И, наконец, Сёдерстедт. Арто Сёдерстедт. Уникум. Йельм никогда раньше не встречал такого полицейского. Белый финн, как сам он без обиняков называл себя, был совершенно особым созданием. Йельм никак не мог отделаться от ощущения, что Сёдерстедт вовсе не полицейский; не потому, что он проявлял в чем-то непрофессионализм, совсем нет, а потому, что он действовал и говорил, как истинный интеллектуал, бесстрашный академик, свободно излагающий свои политические теории. Едва Йельм подумал об этом, как Сёдерстедт ответил на вопрос, который Йельм уже успел позабыть.
— Я бы не назвал это квартирой, но она удобно расположена. На Агнегатан. Однушка с кухонным закутком; ведь вся моя большая семья осталась в Вэстеросе. У меня пятеро детей, — пояснил он, повернувшись в сторону Йельма.
Мысль о том, что Сёдерстедт — человек во всех смыслах выдающийся, разрослась до астрономических размеров.
— Пятеро? — ошарашенно переспросил Йельм. — Неужели в Вэстеросе так скучно?
— Да нет, двое были сделаны в Баса.
— Ты служил в Финляндии? И как оно там?
— Нет… там я не работал в полиции. Я поздно стал копом. Были те, кто считал, что мне никогда им не стать.

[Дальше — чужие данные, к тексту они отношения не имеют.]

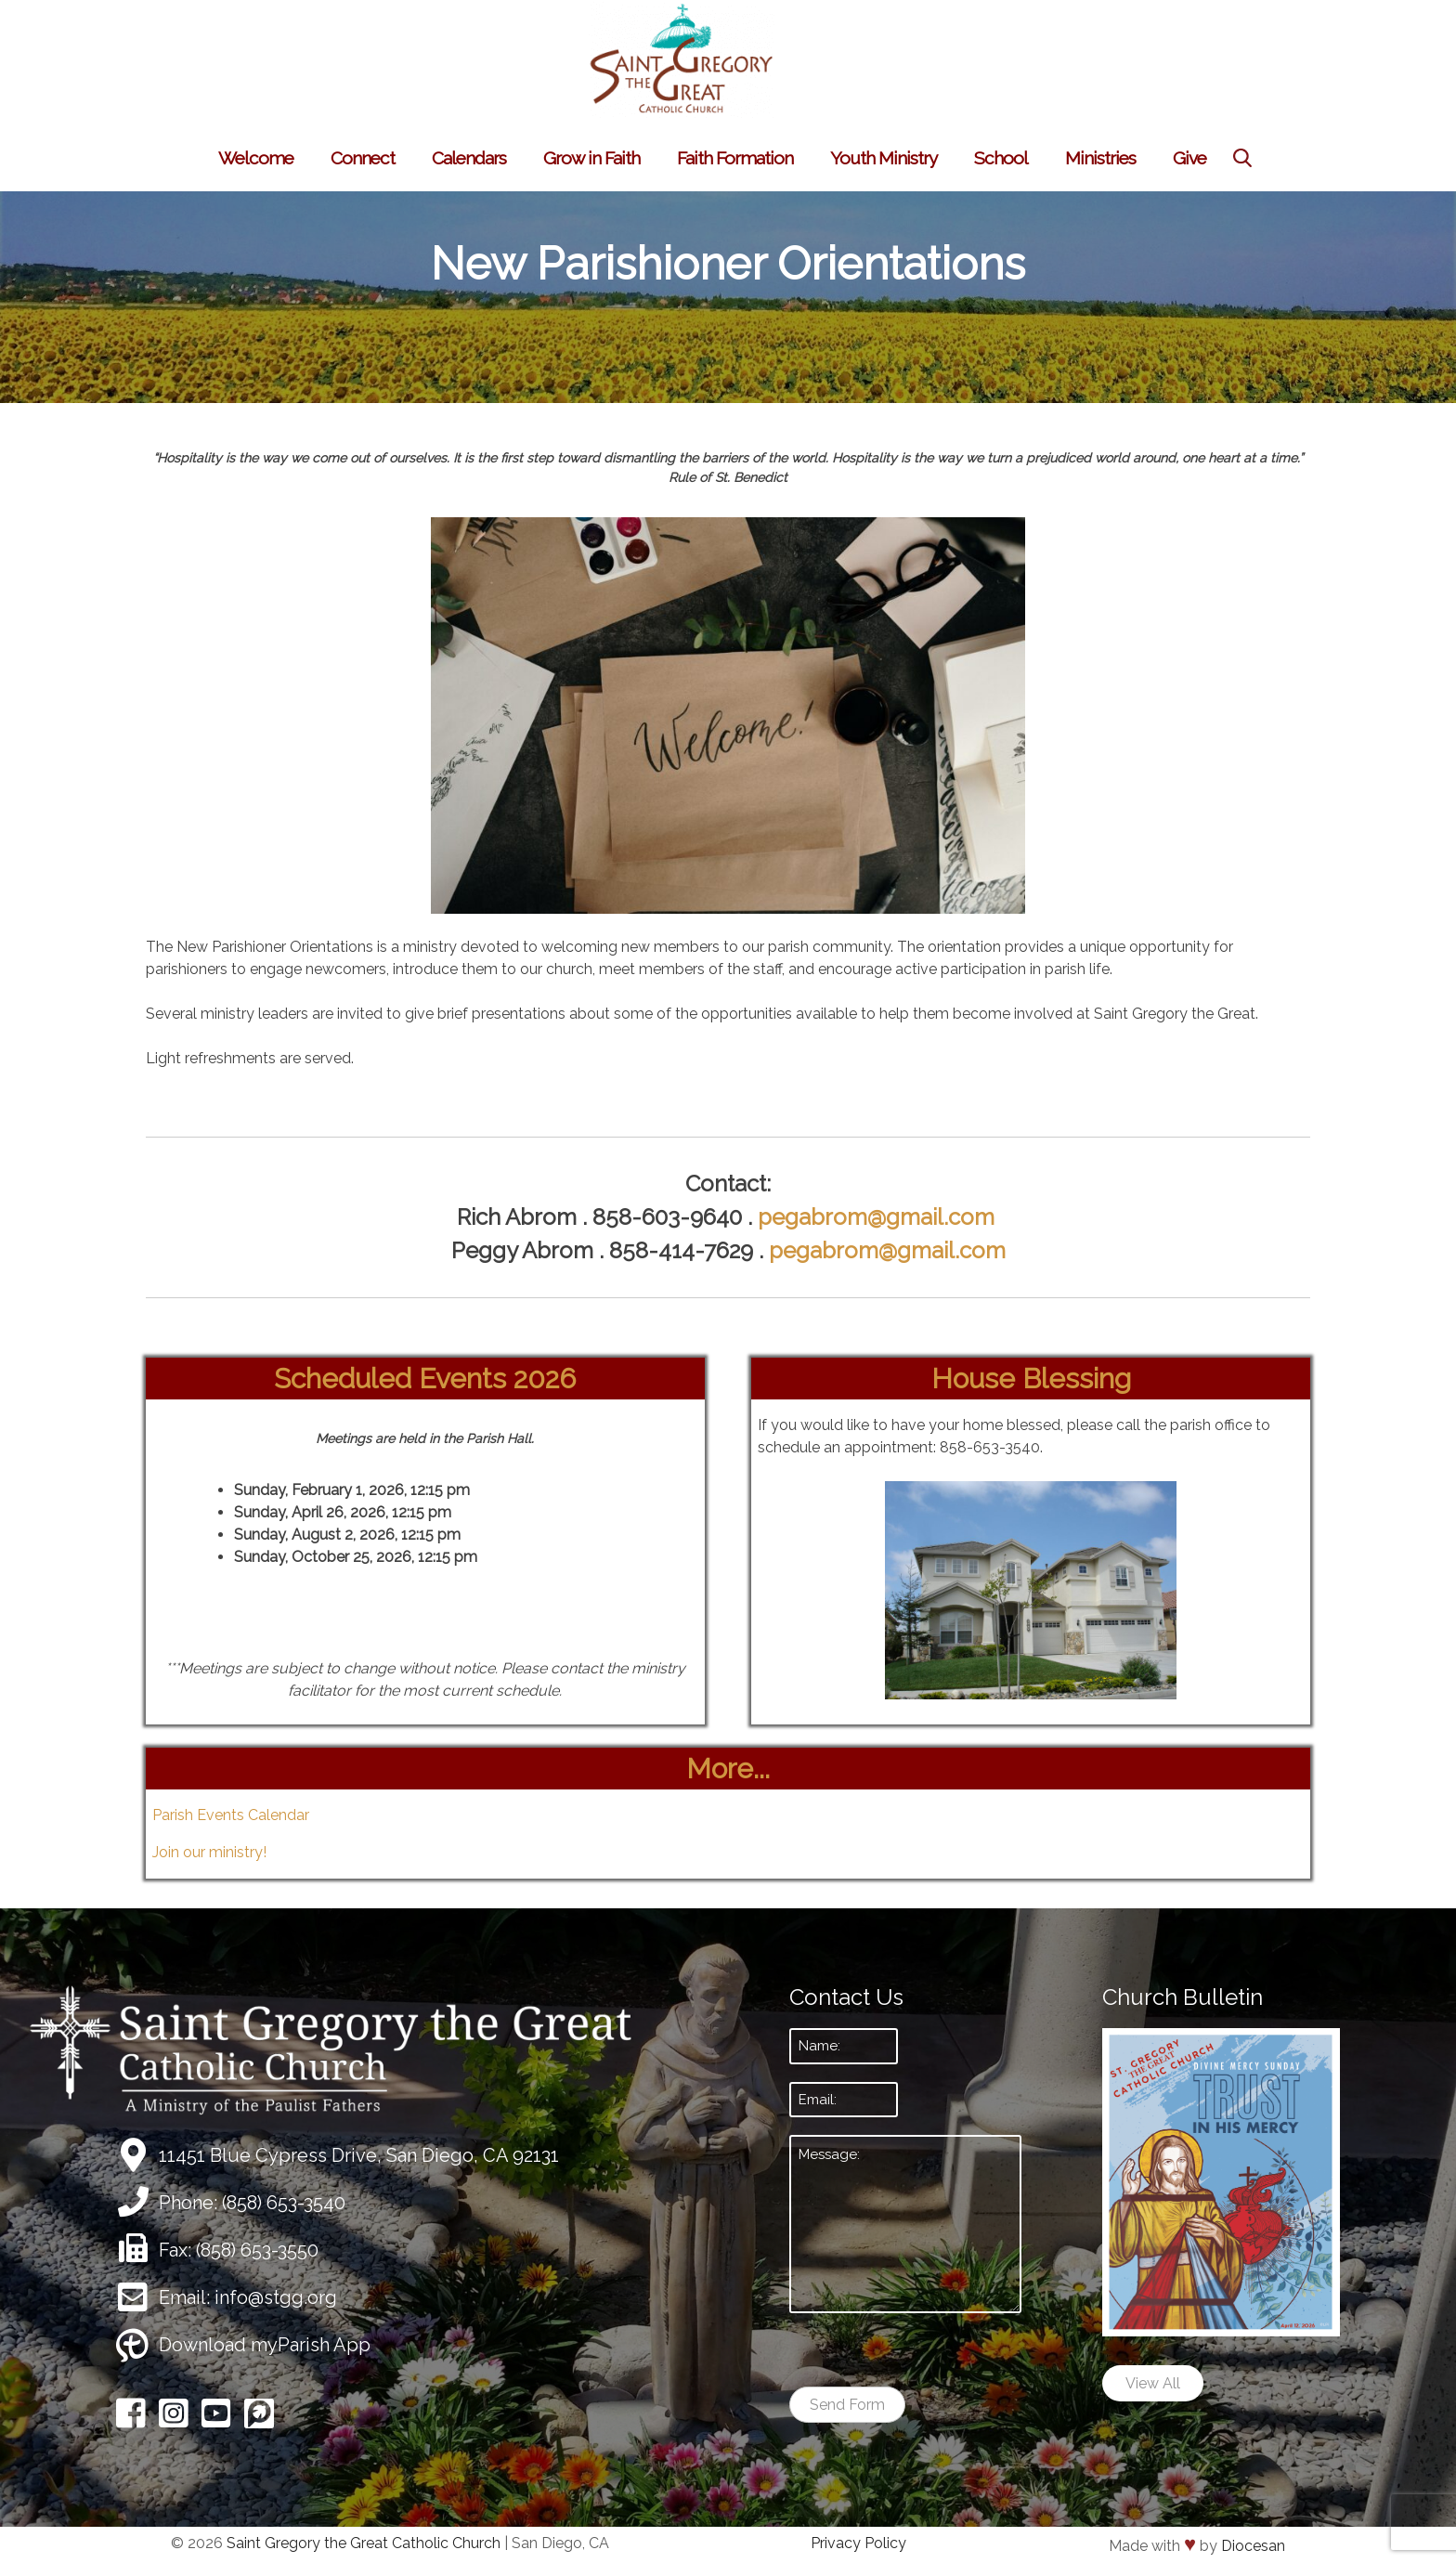 The width and height of the screenshot is (1456, 2563). What do you see at coordinates (283, 2203) in the screenshot?
I see `(858) 653-3540` at bounding box center [283, 2203].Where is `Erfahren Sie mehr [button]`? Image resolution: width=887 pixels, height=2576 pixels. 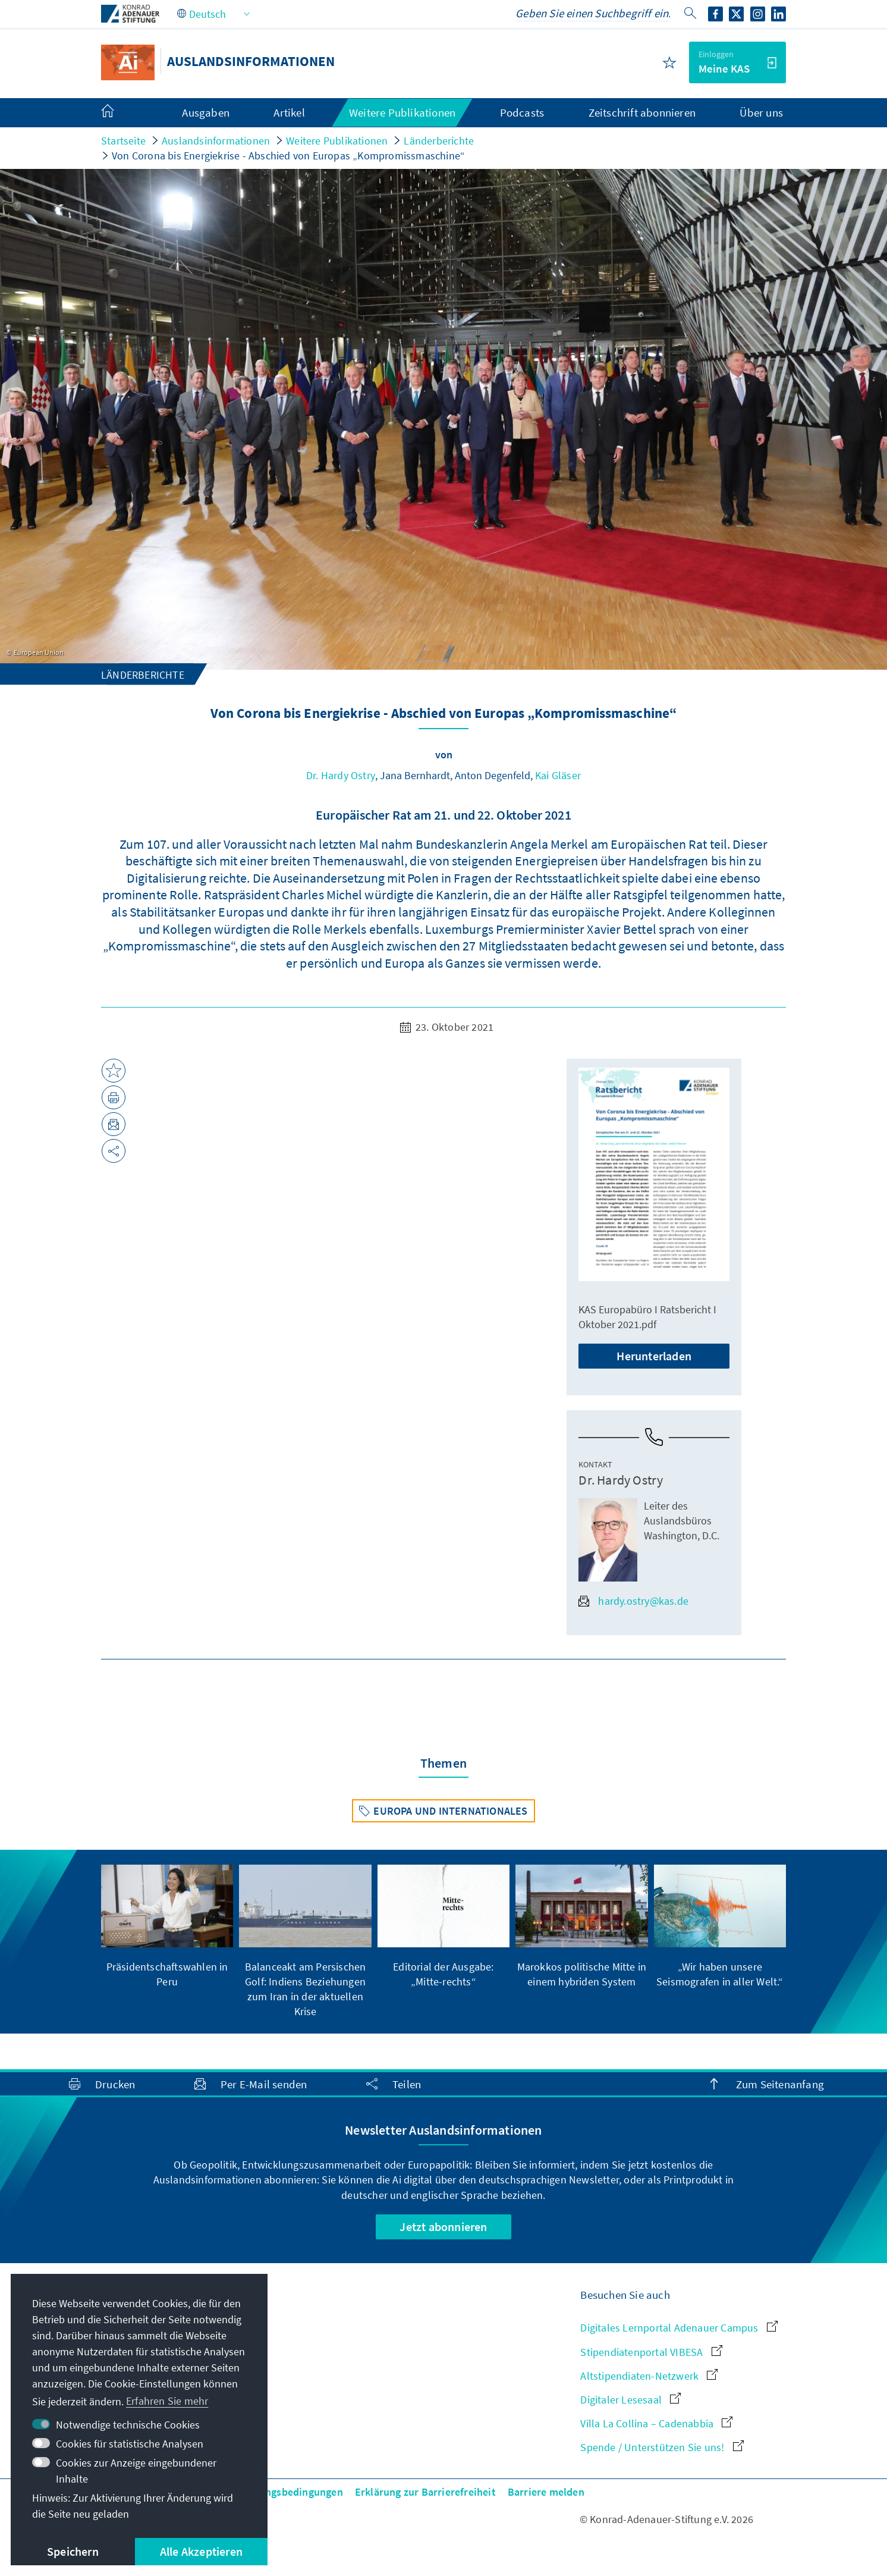
Erfahren Sie mehr [button] is located at coordinates (167, 2401).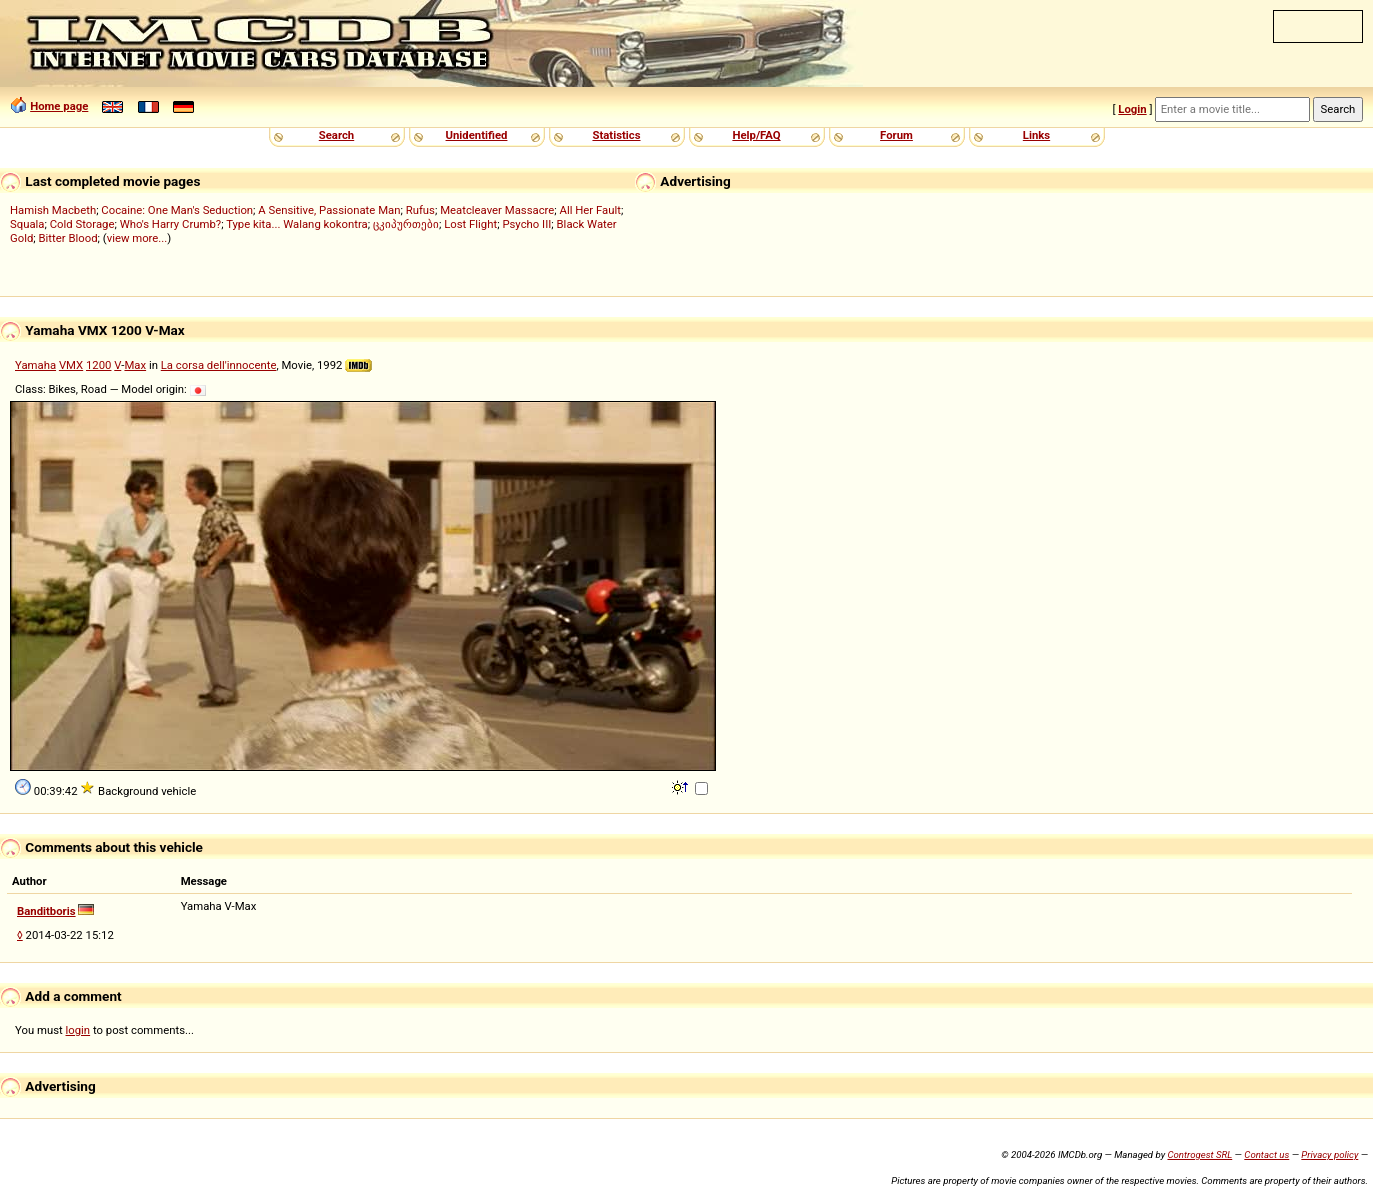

Йельм похвалил себя за интуицию и стал прислушиваться к голосам за столом. Возможно, Сёдерстедт намекал на каких-то коллег из Вэстероса, а может, и на кого-то из присутствующих. Определить ему не удалось. Однако у него сложилось ощущение, что все, кроме него, хорошо понимают, кого имел в виду Сёдерстедт. Впрочем, долго гадать ему не пришлось.
— Я сказал только, что тебе не стоит агитировать тут за коммунистов, — сквозь зубы пробормотал Вигго Нурландер. Вилка в его руке слегка подрагивала.
— Ты сказал не это, — ответил Сёдерстедт, пристально глядя на Нурландера.
— Не подеритесь! — неожиданно произнесла Черстин Хольм.
Нурландер бросил вилку на поднос, молча встал и понес его в мойку. Даже в состоянии сильнейшего гнева он поставил поднос точно на полагающееся ему место, скомкал салфетку и бросил ее в корзину именно для салфеток.
Йельм оглядел лица тех, кто сидел вокруг них в ресторане. Заметил одну-две откровенно саркастические улыбки. Он криво улыбнулся в ответ.
Посторонитесь, посторонние!
Мы в самом центре бури.
Черстин Хольм повернулась к Сёдерстедту:
— Прости его. У нас есть дела поважнее, чем устраивать тут разборки.
— Он заткнул мне рот, — хмуро пробормотал Сёдерстедт. Примерно минуту он прикидывал, стоит ли начинать драку. А затем сказал:
— И притащил сюда всех иностранцев. За исключением черномазых, конечно.
Сёдерстедт провел рукой по своим тонким, белым, как мел, волосам.